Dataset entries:
###

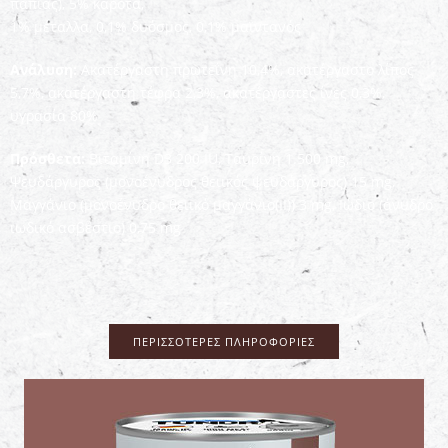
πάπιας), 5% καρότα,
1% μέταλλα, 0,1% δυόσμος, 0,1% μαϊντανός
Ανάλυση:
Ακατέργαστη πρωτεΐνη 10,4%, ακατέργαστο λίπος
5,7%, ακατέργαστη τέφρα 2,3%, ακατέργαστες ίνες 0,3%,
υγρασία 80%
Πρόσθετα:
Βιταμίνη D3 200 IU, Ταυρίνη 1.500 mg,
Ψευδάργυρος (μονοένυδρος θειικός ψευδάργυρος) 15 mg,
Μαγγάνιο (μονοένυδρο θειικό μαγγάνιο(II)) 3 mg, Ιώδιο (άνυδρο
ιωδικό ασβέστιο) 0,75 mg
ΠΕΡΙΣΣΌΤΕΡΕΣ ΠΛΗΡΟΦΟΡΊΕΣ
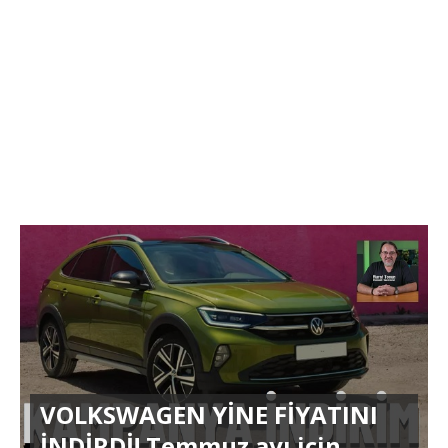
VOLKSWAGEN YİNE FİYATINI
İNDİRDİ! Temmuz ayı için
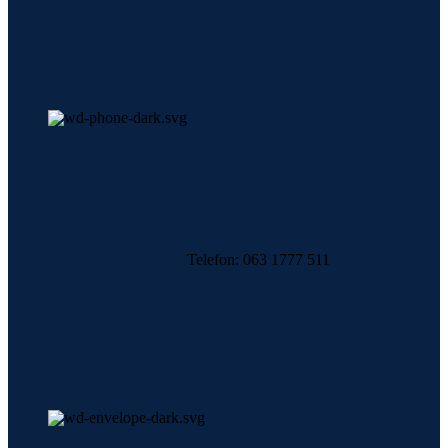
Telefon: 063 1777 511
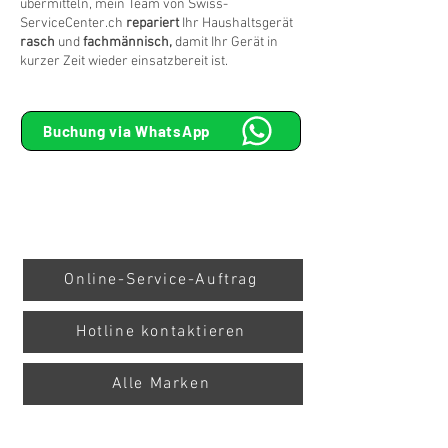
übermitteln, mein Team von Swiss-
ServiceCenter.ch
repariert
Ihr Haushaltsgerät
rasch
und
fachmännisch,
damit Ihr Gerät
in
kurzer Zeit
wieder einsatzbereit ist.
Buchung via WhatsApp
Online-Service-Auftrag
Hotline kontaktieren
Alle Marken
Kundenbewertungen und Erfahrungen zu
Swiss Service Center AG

###

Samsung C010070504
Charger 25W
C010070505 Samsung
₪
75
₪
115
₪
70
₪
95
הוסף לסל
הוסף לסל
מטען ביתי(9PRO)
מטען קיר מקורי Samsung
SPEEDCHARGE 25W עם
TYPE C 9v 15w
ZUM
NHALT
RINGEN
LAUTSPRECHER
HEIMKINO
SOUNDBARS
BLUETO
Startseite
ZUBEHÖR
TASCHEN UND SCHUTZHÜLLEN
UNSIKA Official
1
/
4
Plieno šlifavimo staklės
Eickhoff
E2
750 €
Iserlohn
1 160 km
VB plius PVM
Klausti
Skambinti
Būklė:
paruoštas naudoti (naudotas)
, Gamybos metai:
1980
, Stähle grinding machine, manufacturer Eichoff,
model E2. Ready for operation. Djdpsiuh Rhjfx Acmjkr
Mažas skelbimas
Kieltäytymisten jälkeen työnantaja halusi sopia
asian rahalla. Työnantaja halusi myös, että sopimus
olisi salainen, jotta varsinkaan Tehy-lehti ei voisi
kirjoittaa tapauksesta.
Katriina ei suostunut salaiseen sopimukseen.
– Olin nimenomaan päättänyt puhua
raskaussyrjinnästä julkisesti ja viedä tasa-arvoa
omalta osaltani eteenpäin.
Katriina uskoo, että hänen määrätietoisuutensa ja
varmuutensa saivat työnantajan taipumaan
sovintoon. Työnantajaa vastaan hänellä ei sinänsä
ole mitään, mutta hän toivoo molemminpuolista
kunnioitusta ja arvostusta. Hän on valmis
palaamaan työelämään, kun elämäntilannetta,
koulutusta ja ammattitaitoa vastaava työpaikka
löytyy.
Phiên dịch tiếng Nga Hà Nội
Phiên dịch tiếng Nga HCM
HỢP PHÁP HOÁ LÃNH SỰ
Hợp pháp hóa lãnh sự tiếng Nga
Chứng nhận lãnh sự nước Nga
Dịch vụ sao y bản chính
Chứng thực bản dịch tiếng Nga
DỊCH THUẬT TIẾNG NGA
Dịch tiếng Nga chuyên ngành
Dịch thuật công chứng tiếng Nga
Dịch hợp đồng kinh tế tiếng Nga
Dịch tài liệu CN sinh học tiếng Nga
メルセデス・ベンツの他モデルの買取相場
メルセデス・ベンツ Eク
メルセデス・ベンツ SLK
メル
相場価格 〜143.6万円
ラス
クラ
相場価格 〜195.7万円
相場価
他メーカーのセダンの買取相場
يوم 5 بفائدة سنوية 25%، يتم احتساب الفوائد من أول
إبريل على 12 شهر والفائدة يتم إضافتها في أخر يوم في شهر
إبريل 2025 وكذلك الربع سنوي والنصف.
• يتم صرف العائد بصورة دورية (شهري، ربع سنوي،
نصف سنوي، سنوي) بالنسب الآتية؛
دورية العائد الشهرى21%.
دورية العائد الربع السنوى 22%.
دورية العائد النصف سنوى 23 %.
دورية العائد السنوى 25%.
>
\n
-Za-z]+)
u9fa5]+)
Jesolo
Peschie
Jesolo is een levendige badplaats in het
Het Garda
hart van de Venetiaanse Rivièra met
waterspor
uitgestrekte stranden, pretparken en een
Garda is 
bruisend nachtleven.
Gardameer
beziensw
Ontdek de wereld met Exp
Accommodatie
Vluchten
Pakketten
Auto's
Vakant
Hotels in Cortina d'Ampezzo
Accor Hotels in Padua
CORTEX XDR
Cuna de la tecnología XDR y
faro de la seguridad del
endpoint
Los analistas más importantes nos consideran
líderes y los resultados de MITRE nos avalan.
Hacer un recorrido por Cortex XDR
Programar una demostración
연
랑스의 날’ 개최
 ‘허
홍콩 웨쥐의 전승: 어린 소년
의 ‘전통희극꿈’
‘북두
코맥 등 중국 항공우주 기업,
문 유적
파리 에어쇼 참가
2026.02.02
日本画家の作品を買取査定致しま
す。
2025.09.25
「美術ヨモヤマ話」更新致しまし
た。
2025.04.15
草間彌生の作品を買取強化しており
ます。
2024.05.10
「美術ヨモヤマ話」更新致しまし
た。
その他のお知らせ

###

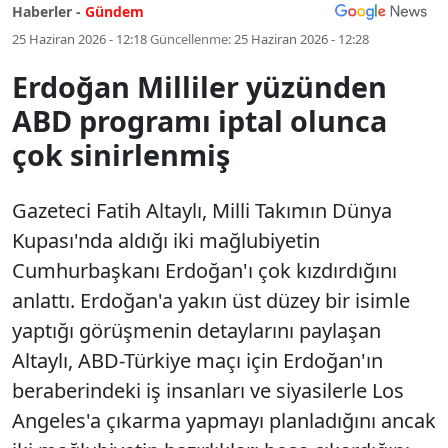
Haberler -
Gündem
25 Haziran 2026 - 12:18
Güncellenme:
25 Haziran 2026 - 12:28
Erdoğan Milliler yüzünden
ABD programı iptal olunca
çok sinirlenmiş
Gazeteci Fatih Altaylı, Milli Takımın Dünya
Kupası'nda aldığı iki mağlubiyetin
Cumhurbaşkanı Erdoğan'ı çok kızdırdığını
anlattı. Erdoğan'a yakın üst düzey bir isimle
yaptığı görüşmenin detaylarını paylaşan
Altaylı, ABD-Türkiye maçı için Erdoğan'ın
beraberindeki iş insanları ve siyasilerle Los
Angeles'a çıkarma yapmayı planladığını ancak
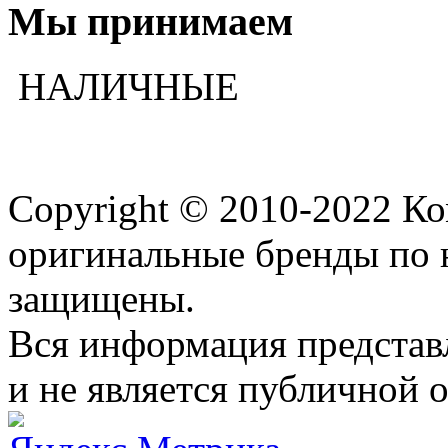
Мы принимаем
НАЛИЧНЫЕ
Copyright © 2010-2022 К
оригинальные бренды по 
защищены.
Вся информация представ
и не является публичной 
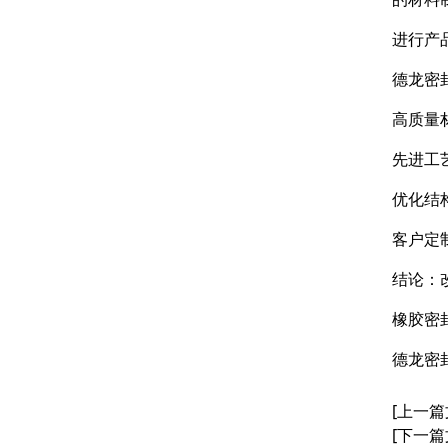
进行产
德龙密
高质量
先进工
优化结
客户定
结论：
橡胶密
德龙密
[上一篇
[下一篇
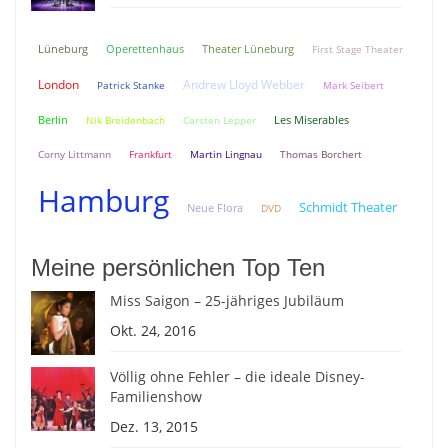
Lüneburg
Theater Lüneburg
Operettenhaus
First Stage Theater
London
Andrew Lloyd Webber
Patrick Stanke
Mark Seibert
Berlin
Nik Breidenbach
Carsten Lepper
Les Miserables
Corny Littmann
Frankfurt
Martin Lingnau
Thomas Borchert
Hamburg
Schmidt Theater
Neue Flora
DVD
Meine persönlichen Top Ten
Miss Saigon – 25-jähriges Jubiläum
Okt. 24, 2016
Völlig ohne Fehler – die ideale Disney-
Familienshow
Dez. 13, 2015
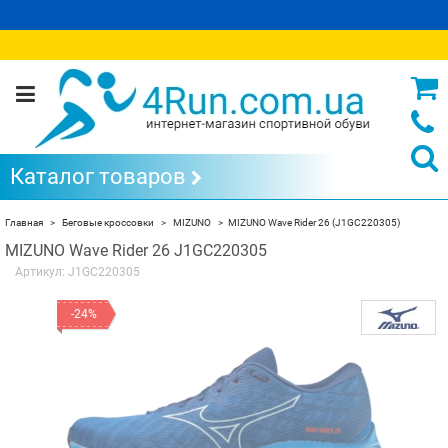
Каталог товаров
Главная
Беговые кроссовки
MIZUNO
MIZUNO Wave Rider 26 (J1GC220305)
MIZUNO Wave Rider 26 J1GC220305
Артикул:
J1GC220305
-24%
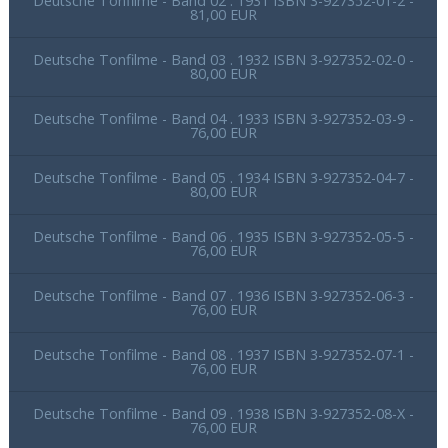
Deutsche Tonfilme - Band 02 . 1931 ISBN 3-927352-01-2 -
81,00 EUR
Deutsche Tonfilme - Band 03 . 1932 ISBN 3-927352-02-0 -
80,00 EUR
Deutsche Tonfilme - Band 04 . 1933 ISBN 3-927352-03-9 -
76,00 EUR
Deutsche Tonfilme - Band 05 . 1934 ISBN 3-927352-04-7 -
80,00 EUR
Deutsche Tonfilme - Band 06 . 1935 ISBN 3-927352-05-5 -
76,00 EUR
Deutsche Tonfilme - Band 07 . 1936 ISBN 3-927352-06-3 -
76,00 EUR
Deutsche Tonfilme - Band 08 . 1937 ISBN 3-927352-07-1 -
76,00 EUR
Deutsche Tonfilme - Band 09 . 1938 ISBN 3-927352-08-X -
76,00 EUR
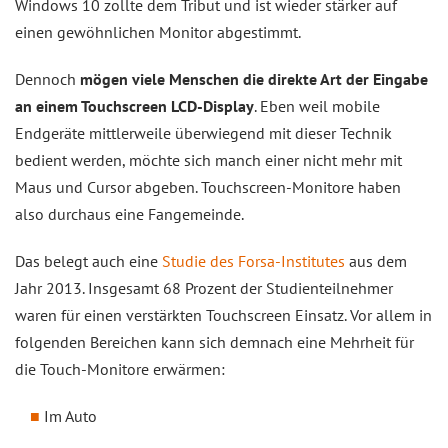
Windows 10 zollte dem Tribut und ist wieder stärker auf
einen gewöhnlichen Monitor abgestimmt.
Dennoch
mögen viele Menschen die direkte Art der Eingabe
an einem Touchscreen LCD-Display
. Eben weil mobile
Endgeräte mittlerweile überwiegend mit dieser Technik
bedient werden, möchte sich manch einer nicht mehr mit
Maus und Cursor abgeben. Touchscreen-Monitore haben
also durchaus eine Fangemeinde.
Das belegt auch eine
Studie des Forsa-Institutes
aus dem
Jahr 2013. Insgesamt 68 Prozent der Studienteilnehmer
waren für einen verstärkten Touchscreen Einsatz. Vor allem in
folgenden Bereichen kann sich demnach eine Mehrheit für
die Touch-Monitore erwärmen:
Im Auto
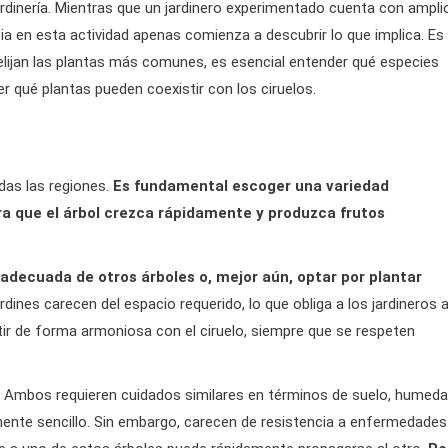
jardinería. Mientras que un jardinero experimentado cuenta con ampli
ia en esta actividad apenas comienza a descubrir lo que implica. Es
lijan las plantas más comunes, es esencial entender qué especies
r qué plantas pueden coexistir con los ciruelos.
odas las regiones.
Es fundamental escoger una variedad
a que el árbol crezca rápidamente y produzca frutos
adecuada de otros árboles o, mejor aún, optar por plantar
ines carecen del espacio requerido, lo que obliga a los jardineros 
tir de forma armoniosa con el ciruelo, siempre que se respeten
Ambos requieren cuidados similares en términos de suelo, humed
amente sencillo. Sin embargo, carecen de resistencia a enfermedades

###

Show the lines above that have the word "Samsung".

Samsung C010070504
C010070505 Samsung
מטען קיר מקורי Samsung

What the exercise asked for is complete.